DATA IN THIS EXERCISE ▸
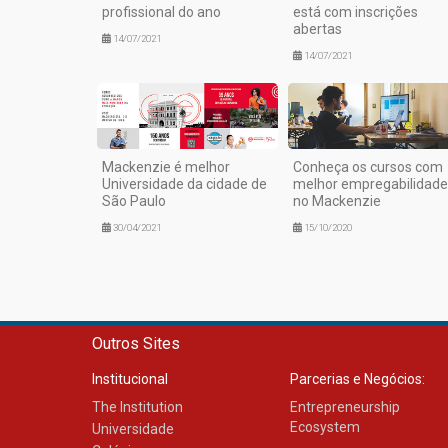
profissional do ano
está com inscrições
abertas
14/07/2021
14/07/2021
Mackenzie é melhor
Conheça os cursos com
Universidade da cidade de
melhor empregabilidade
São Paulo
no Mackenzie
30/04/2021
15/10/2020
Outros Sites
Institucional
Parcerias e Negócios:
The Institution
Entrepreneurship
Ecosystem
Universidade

THE PROBLEM ▸
In the data above, copy every line where the string "Universidade" appears.

COMPLETED TASK ▸
Universidade da cidade de
Universidade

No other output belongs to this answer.